Cuenca's Main Public Hospital Is Running on Half Its Medicine Supply — Here's What You Need to Know

The Numbers Are Alarming
Let's start with the facts.
Hospital Vicente Corral Moscoso (HVCM) — Cuenca's main public hospital and the largest in southern Ecuador — is in a budget crisis that's been building for two years:
| Year | Budget |
|---|---|
| 2024 | $49 million |
| 2025 | $42 million (-14%) |
| 2026 (projected) | Under $31 million (-26% from 2025) |
That's a potential drop of $18 million in two years — more than a third of the hospital's operating budget.
What's Actually Happening Inside
This isn't abstract budget math. Here's what doctors and staff are reporting:
- Overall medication inventory: 50-62% of what's needed
- Emergency and neonatology departments: Below 50% medication availability
- Laboratory supplies: Only 38% stocked — critical level
- Bed occupancy: 98% — at saturation
- Neonatology: 21 of 31 beds operational (10 offline)
- Operating rooms: 2 of the surgical units inoperative
- Sterilization: Only 2 of 4 autoclaves working
Specific drugs confirmed in shortage include antibiotics (ampicillin, vancomycin, ceftriaxone, amoxicillin), anticoagulants (enoxaparin), ICU essentials (norepinephrine), diabetes medication (metformin), and even basic children's paracetamol.
Doctors Are Speaking Up
On December 30, emergency department physicians filed a formal notice stating:
"The shortage of medications, medical devices and essential supplies has exceeded the operational tolerance threshold. We face clinical scenarios without the minimum necessary resources, which is unacceptable from sanitary, ethical, and legal standpoints."
Staff report that patients are routinely sent to private pharmacies to buy their own medications — sometimes spending over $150 for a two-day supply of drugs the hospital should be providing. Neonatology staff posted on social media in January requesting donations of gloves and glucose test strips.
One union leader told Expreso: "Patients bring their own supplies and medications from private pharmacies. You see them walking hospital hallways with private pharmacy receipts."
The Scale of This Hospital
To understand why this matters for the region, consider what HVCM handles:
- 700-1,000 outpatient visits daily across 52 specialties
- ~400 emergency visits per day
- 1.4 million residents in its direct service area
- 2.6+ million with referrals from across southern Ecuador
This is the hospital that receives the most complex cases from the entire region. When smaller hospitals and clinics can't handle something, patients come here.
Government Response
The provincial governor held a press conference in January rejecting what he called "anonymous denunciations" and claiming hospitals are "operational with more than 60% of supplies." He mentioned an anticipated budget increase but disclosed no specific amount.
The Ministry of Health declined to comment to multiple media outlets.

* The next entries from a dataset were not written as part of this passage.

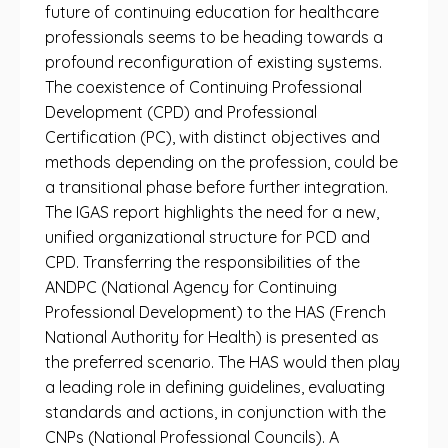
future of continuing education for healthcare
professionals seems to be heading towards a
profound reconfiguration of existing systems.
The coexistence of Continuing Professional
Development (CPD) and Professional
Certification (PC), with distinct objectives and
methods depending on the profession, could be
a transitional phase before further integration.
The IGAS report highlights the need for a new,
unified organizational structure for PCD and
CPD. Transferring the responsibilities of the
ANDPC (National Agency for Continuing
Professional Development) to the HAS (French
National Authority for Health) is presented as
the preferred scenario. The HAS would then play
a leading role in defining guidelines, evaluating
standards and actions, in conjunction with the
CNPs (National Professional Councils). A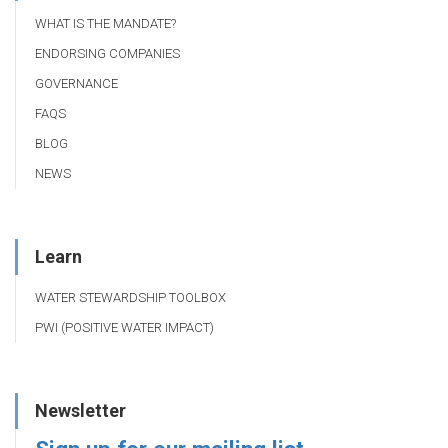
WHAT IS THE MANDATE?
ENDORSING COMPANIES
GOVERNANCE
FAQS
BLOG
NEWS
Learn
WATER STEWARDSHIP TOOLBOX
PWI (POSITIVE WATER IMPACT)
Newsletter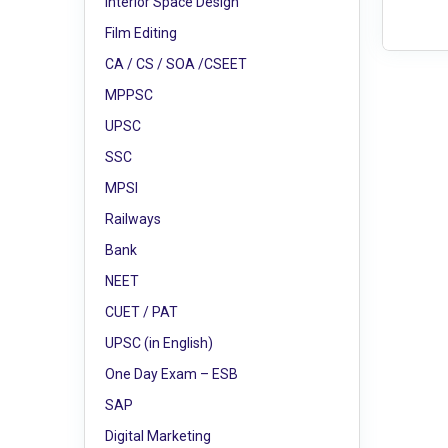
Interior Space Design
Film Editing
CA / CS / SOA /CSEET
MPPSC
UPSC
SSC
MPSI
Railways
Bank
NEET
CUET / PAT
UPSC (in English)
One Day Exam – ESB
SAP
Digital Marketing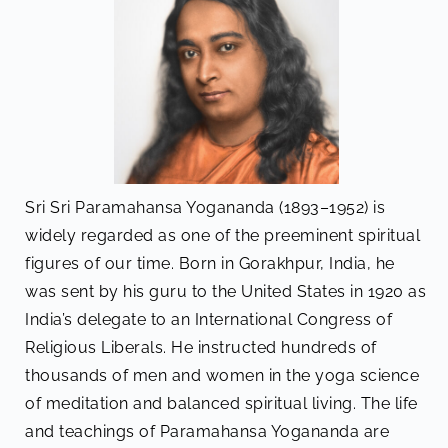
Sri Sri Paramahansa Yogananda (1893–1952) is
widely regarded as one of the preeminent spiritual
figures of our time. Born in Gorakhpur, India, he
was sent by his guru to the United States in 1920 as
India’s delegate to an International Congress of
Religious Liberals. He instructed hundreds of
thousands of men and women in the yoga science
of meditation and balanced spiritual living. The life
and teachings of Paramahansa Yogananda are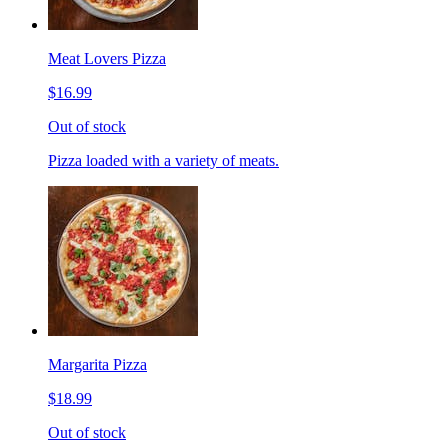
Meat Lovers Pizza
$16.99
Out of stock
Pizza loaded with a variety of meats.
Margarita Pizza
$18.99
Out of stock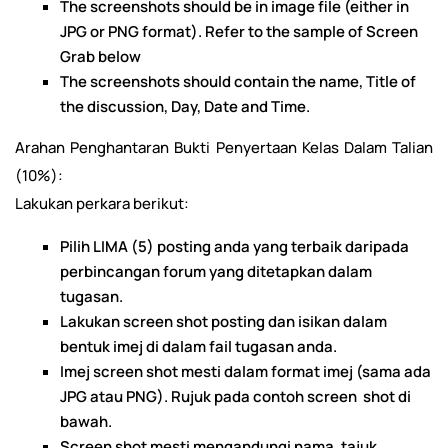
The screenshots should be in image file (either in
JPG or PNG format). Refer to the sample of Screen
Grab below
The screenshots should contain the name, Title of
the discussion, Day, Date and Time.
Arahan Penghantaran Bukti Penyertaan Kelas Dalam Talian
(10%):
Lakukan perkara berikut:
Pilih LIMA (5) posting anda yang terbaik daripada
perbincangan forum yang ditetapkan dalam
tugasan.
Lakukan screen shot posting dan isikan dalam
bentuk imej di dalam fail tugasan anda.
Imej screen shot mesti dalam format imej (sama ada
JPG atau PNG). Rujuk pada contoh screen shot di
bawah.
Screen shot mesti mengandungi nama, tajuk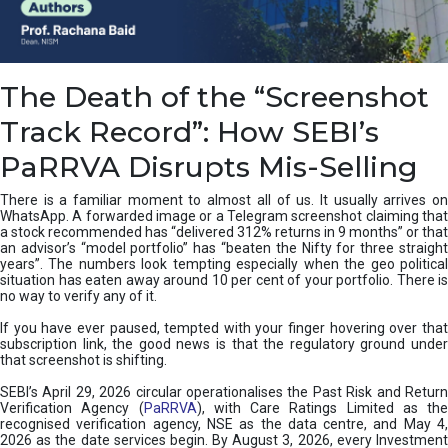
e
a
n
i
The Death of the “Screenshot
n
g
Track Record”: How SEBI’s
,
T
PaRRVA Disrupts Mis-Selling
y
p
There is a familiar moment to almost all of us. It usually arrives on
e
WhatsApp. A forwarded image or a Telegram screenshot claiming that
s
a stock recommended has “delivered 312% returns in 9 months” or that
&
an advisor’s “model portfolio” has “beaten the Nifty for three straight
H
years”. The numbers look tempting especially when the geo political
situation has eaten away around 10 per cent of your portfolio. There is
o
no way to verify any of it.
w
t
If you have ever paused, tempted with your finger hovering over that
o
subscription link, the good news is that the regulatory ground under
F
that screenshot is shifting.
i
SEBI’s April 29, 2026 circular operationalises the Past Risk and Return
x
Verification Agency (
PaRRVA
), with Care Ratings Limited as the
T
recognised verification agency, NSE as the data centre, and May 4,
h
2026 as the date services begin. By August 3, 2026, every Investment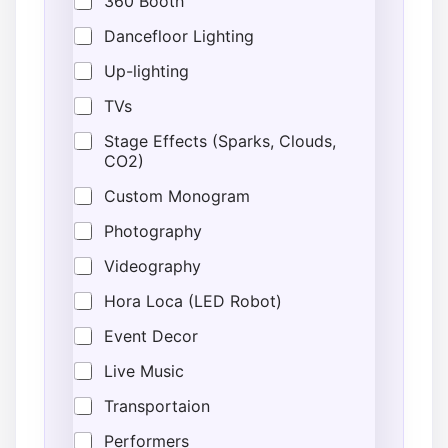
360 Booth
i
o
Dancefloor Lighting
n
Up-lighting
*
E
TVs
s
t
Stage Effects (Sparks, Clouds,
i
CO2)
m
a
Custom Monogram
t
e
Photography
d
Videography
Hora Loca (LED Robot)
Event Decor
Live Music
Transportaion
Performers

Nationally, Ecuador has cycled through five Health Ministers in two years under President Noboa's administration. The country's total health budget dropped from $3.2 billion (2023) to $2.8 billion (2025).
What This Means for Expats
Most expats in Cuenca use private healthcare — clinics like Hospital Santa Inés, Monte Sinaí, or the various specialist practices around the city. If that's your situation, the HVCM crisis doesn't directly affect your day-to-day medical care.
But there are scenarios where it matters:
- Serious emergencies — HVCM is the region's trauma center. A severe car accident or complex emergency may route you here regardless of your insurance.
- Your household employees — if you employ someone in your home, their family likely depends on public healthcare.
- Community impact — a struggling public hospital affects ambulance response times, disease surveillance, and the overall health safety net of the city you live in.
What You Can Do
- Ensure your private health insurance is current — don't let it lapse
- Know your nearest private hospital and have the number saved
- Consider IESS enrollment — even voluntary contributors get access to the public system plus referral networks
- If you want to help: The hospital's neonatology and pediatric units have accepted donations of medical supplies. Contact them directly to ask what's needed.
The Contrast
While HVCM struggles, Cuenca just opened the new Hospital Municipal de El Valle — an $8 million investment with 31 specialties (see our article today). One is a municipal success story; the other is a national budget failure playing out locally. The two stories together tell you a lot about where Ecuador's public health system is right now.